Mixed results may be explained by limited comparability between prevalence estimates, a major limitation of this study. Of the ten studies included, five used population-based methods while district or countrywide estimates were based on ANC data or vice versa19,23,24,28,30. Other studies only examined HIV-1 prevalence22,28, while corresponding countrywide prevalence included HIV-1 and HIV-2. Furthermore, sampling bias was common among the selected studies, possibly due to challenges in accessing conflict-affected populations14. Studies relying on VCT for data collection19,20 underestimate HIV prevalence, as individuals with known HIV status are more likely to refuse testing21. The use of ANC data may also underestimate HIV prevalence, as seropositive women are less likely to give birth33. Limited availability of district-level HIV prevalence further complicated comparison between conflict-affected and control populations.

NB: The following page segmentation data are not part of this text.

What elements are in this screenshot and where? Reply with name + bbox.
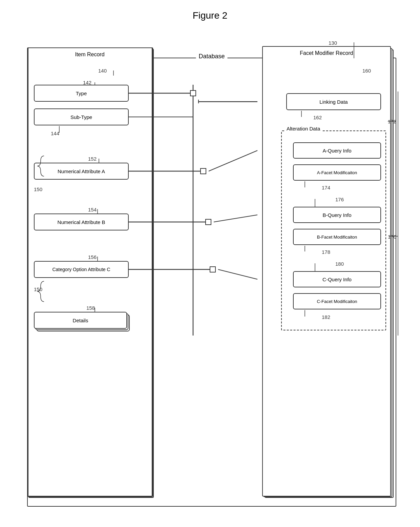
details-box: Details (34, 312, 127, 329)
c-facet-mod-box: C-Facet Modificaiton (293, 293, 381, 309)
ref-160: 160 (362, 68, 371, 74)
ref-174: 174 (322, 185, 330, 190)
cat-opt-attr-c-box: Category Option Attribute C (34, 261, 129, 278)
sub-type-box: Sub-Type (34, 108, 129, 125)
database-label: Database (196, 53, 227, 60)
ref-182: 182 (322, 314, 330, 320)
ref-162: 162 (313, 115, 322, 120)
ref-154: 154 (88, 207, 97, 212)
ref-140: 140 (98, 68, 107, 74)
ref-130: 130 (329, 40, 337, 46)
ref-144: 144 (51, 130, 59, 136)
facet-record-label: Facet Modifier Record (300, 50, 353, 56)
c-query-info-box: C-Query Info (293, 271, 381, 287)
figure-title: Figure 2 (0, 0, 420, 21)
ref-172: 172 (388, 119, 396, 124)
alteration-data-label: Alteration Data (285, 126, 321, 131)
ref-156: 156 (88, 254, 97, 260)
item-record-label: Item Record (75, 52, 104, 58)
ref-176: 176 (335, 197, 344, 202)
linking-data-box: Linking Data (286, 93, 381, 110)
b-facet-mod-box: B-Facet Modificaiton (293, 229, 381, 245)
ref-178: 178 (322, 249, 330, 255)
num-attr-b-box: Numerical Attribute B (34, 214, 129, 230)
b-query-info-box: B-Query Info (293, 207, 381, 223)
ref-180: 180 (335, 261, 344, 267)
ref-150b: 150 (34, 286, 42, 292)
num-attr-a-box: Numerical Attribute A (34, 163, 129, 180)
a-query-info-box: A-Query Info (293, 142, 381, 159)
ref-170: 170 (388, 234, 396, 240)
ref-150a: 150 (34, 186, 42, 192)
type-box: Type (34, 85, 129, 102)
ref-152: 152 (88, 156, 97, 162)
ref-142: 142 (83, 80, 91, 85)
ref-158: 158 (86, 305, 95, 311)
a-facet-mod-box: A-Facet Modificaiton (293, 164, 381, 181)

Although the search strategy did not have geographic restrictions, all studies reporting original prevalence data came from seven sub-Saharan African countries. However, at the time of this writing, the top two countries of origin for refugees globally were Syria and Afghanistan34, which have different patterns of violence and HIV spread than countries in sub-Saharan Africa. In Afghanistan, primary modes of HIV transmission are injection drug use and unsafe paid sex35. Although two studies on displaced Afghans were included in full-text review36, neither met criteria for data extraction. Given the geographically limited scope of studies reporting HIV prevalence among conflict-affected populations, findings may not be applicable to some of the largest groups of displaced persons. Another major limitation is that many of the studies meeting criteria for data extraction used older data. The fact that none of the ten examined studies collected data after 2012 suggests that the most recent HIV prevalence trends among conflict-affected populations may not be represented.

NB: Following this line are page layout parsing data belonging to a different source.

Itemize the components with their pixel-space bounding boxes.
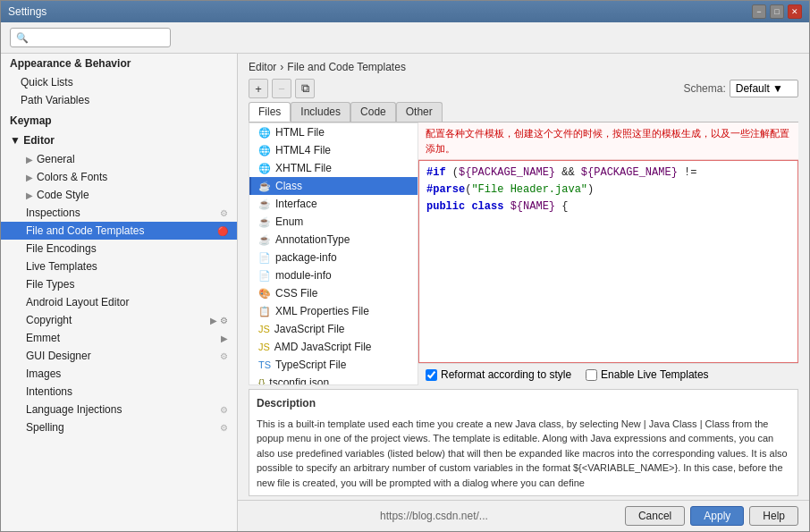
sidebar-item-language-injections[interactable]: Language Injections ⚙ — [1, 401, 237, 418]
quick-lists-label: Quick Lists — [21, 76, 73, 89]
code-editor[interactable]: #if (${PACKAGE_NAME} && ${PACKAGE_NAME} … — [418, 160, 798, 363]
reformat-label: Reformat according to style — [441, 368, 571, 381]
breadcrumb: Editor › File and Code Templates — [238, 54, 809, 77]
help-button[interactable]: Help — [749, 506, 798, 526]
annotation-file-icon: ☕ — [258, 234, 271, 246]
file-item-tsconfig[interactable]: {} tsconfig.json — [249, 374, 418, 385]
sidebar-item-code-style[interactable]: ▶ Code Style — [1, 186, 237, 204]
copy-button[interactable]: ⧉ — [295, 79, 315, 98]
sidebar-item-file-types[interactable]: File Types — [1, 275, 237, 293]
inspections-icon: ⚙ — [220, 208, 228, 218]
add-button[interactable]: + — [249, 79, 268, 98]
package-info-icon: 📄 — [258, 252, 271, 264]
file-item-amd-javascript[interactable]: JS AMD JavaScript File — [249, 338, 418, 356]
file-item-package-info[interactable]: 📄 package-info — [249, 249, 418, 266]
file-item-html[interactable]: 🌐 HTML File — [249, 123, 418, 141]
bottom-bar: https://blog.csdn.net/... Cancel Apply H… — [238, 500, 809, 531]
search-bar — [1, 22, 809, 54]
interface-file-icon: ☕ — [258, 198, 271, 210]
watermark-text: https://blog.csdn.net/... — [249, 510, 620, 522]
sidebar-item-file-encodings[interactable]: File Encodings — [1, 240, 237, 258]
sidebar-item-file-code-templates[interactable]: File and Code Templates 🔴 — [1, 222, 237, 240]
file-item-javascript[interactable]: JS JavaScript File — [249, 320, 418, 338]
content-area: Appearance & Behavior Quick Lists Path V… — [1, 54, 809, 531]
schema-value: Default — [736, 82, 770, 95]
file-encodings-label: File Encodings — [26, 242, 97, 255]
path-variables-label: Path Variables — [21, 94, 89, 106]
sidebar-section-editor[interactable]: ▼ Editor — [1, 131, 237, 150]
tab-code[interactable]: Code — [350, 102, 396, 122]
sidebar-item-images[interactable]: Images — [1, 365, 237, 383]
file-item-xml-properties[interactable]: 📋 XML Properties File — [249, 302, 418, 320]
sidebar-section-keymap[interactable]: Keymap — [1, 111, 237, 131]
xml-properties-label: XML Properties File — [275, 305, 369, 317]
xhtml-file-label: XHTML File — [275, 162, 332, 174]
css-file-icon: 🎨 — [258, 288, 271, 300]
file-item-enum[interactable]: ☕ Enum — [249, 213, 418, 231]
search-input[interactable] — [10, 28, 171, 47]
cancel-button[interactable]: Cancel — [625, 506, 685, 526]
sidebar-item-inspections[interactable]: Inspections ⚙ — [1, 204, 237, 222]
right-panel: Editor › File and Code Templates + − ⧉ S… — [238, 54, 809, 531]
xml-properties-icon: 📋 — [258, 306, 271, 317]
package-info-label: package-info — [275, 251, 337, 264]
module-info-icon: 📄 — [258, 270, 271, 282]
general-label: General — [37, 153, 75, 165]
reformat-checkbox[interactable] — [426, 369, 437, 381]
description-top: 配置各种文件模板，创建这个文件的时候，按照这里的模板生成，以及一些注解配置添加。 — [418, 122, 798, 160]
file-item-class[interactable]: ☕ Class — [249, 177, 418, 195]
sidebar-item-emmet[interactable]: Emmet ▶ — [1, 329, 237, 347]
sidebar-item-spelling[interactable]: Spelling ⚙ — [1, 418, 237, 436]
file-item-typescript[interactable]: TS TypeScript File — [249, 356, 418, 374]
inspections-label: Inspections — [26, 207, 80, 219]
minimize-button[interactable]: − — [752, 4, 766, 19]
amd-javascript-label: AMD JavaScript File — [274, 341, 372, 353]
reformat-checkbox-label[interactable]: Reformat according to style — [426, 368, 571, 381]
sidebar-item-android-layout[interactable]: Android Layout Editor — [1, 293, 237, 311]
language-injections-label: Language Injections — [26, 403, 122, 416]
javascript-icon: JS — [258, 324, 270, 334]
file-list: 🌐 HTML File 🌐 HTML4 File 🌐 XHTML File — [249, 122, 418, 385]
live-templates-label: Live Templates — [26, 260, 97, 273]
intentions-label: Intentions — [26, 385, 72, 398]
breadcrumb-path: Editor — [249, 61, 276, 73]
sidebar-item-path-variables[interactable]: Path Variables — [1, 91, 237, 109]
sidebar-item-colors-fonts[interactable]: ▶ Colors & Fonts — [1, 168, 237, 186]
tab-includes[interactable]: Includes — [291, 102, 350, 122]
close-button[interactable]: ✕ — [788, 4, 802, 19]
sidebar-section-appearance[interactable]: Appearance & Behavior — [1, 54, 237, 73]
apply-button[interactable]: Apply — [690, 506, 744, 526]
file-item-css[interactable]: 🎨 CSS File — [249, 284, 418, 302]
file-item-xhtml[interactable]: 🌐 XHTML File — [249, 159, 418, 177]
file-item-interface[interactable]: ☕ Interface — [249, 195, 418, 213]
tab-other[interactable]: Other — [396, 102, 443, 122]
sidebar-item-general[interactable]: ▶ General — [1, 150, 237, 168]
description-box: Description This is a built-in template … — [249, 389, 798, 496]
breadcrumb-separator: › — [280, 61, 283, 73]
code-area: 配置各种文件模板，创建这个文件的时候，按照这里的模板生成，以及一些注解配置添加。… — [418, 122, 798, 385]
sidebar-item-copyright[interactable]: Copyright ▶ ⚙ — [1, 311, 237, 329]
sidebar-item-intentions[interactable]: Intentions — [1, 383, 237, 401]
description-title: Description — [257, 395, 790, 412]
tab-files[interactable]: Files — [249, 102, 291, 122]
sidebar-item-gui-designer[interactable]: GUI Designer ⚙ — [1, 347, 237, 365]
remove-button[interactable]: − — [272, 79, 291, 98]
android-layout-label: Android Layout Editor — [26, 296, 129, 308]
breadcrumb-current: File and Code Templates — [287, 61, 406, 73]
live-templates-checkbox-label[interactable]: Enable Live Templates — [586, 368, 709, 381]
spelling-icon: ⚙ — [220, 423, 228, 433]
spelling-label: Spelling — [26, 421, 64, 434]
file-item-html4[interactable]: 🌐 HTML4 File — [249, 141, 418, 159]
file-item-annotation[interactable]: ☕ AnnotationType — [249, 231, 418, 249]
file-types-label: File Types — [26, 278, 74, 291]
html-file-label: HTML File — [275, 126, 325, 139]
live-templates-checkbox[interactable] — [586, 369, 597, 381]
maximize-button[interactable]: □ — [770, 4, 784, 19]
sidebar-item-quick-lists[interactable]: Quick Lists — [1, 73, 237, 91]
annotation-file-label: AnnotationType — [275, 233, 350, 246]
sidebar-item-live-templates[interactable]: Live Templates — [1, 258, 237, 275]
file-item-module-info[interactable]: 📄 module-info — [249, 266, 418, 284]
schema-dropdown[interactable]: Default ▼ — [730, 80, 798, 97]
file-code-templates-icon: 🔴 — [217, 226, 228, 236]
tsconfig-label: tsconfig.json — [269, 376, 329, 385]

Theoretical arguments regarding the impact of armed conflict on HIV prevalence highlight changes in affected communities’ social and institutional environments, such as increased mobility, poverty, disrupted social norms, damaged public health infrastructure, and incoming humanitarian aid1,5,6,10,14. However, studies reviewed in this article did not examine these effects of conflict in relation to HIV prevalence, focusing instead on general demographic characteristics such as age31 and marital status22. Effects of conflict that was studied were individualistic, such as displacement status29, history of rape23 or abduction24, and did not shed light on how conflict changed participants’ social and institutional environments. Assessments of respondents’ environments were limited to urban versus rural22,27, or temporary versus permanent settlements23,30. Data on healthcare access or changes in socioeconomic status were not included. The limited nuance in empirical studies relative to the theoretical arguments regarding armed-conflict and HIV prevalence may explain the mixed results observed in this review.

Conclusion

As we witness the unprecedented forced displacement of over 70.8 million people globally37, understanding how armed conflict affects HIV prevalence becomes increasingly important. Future studies that examine the specific consequences of how armed conflict and forced displacement change affected communities’ social and institutional environments are necessary to allow the development of more specific and nuanced interventions to prevent transmission of HIV and reduce its consequences. These interventions may consist of outreach programs in conjunction with VCT to accommodate the growing proportion of refugees dispersed in urban settings instead of concentrated in camps, or counseling of serodiscordant couples from countries like Afghanistan, where HIV is primarily spread through IV drug use.

Funding

This work was supported by the National Institute of Mental Health (K23 MH108440). This funding body did not participate in study design, data collection, data analysis, data interpretation, or in writing of this manuscript.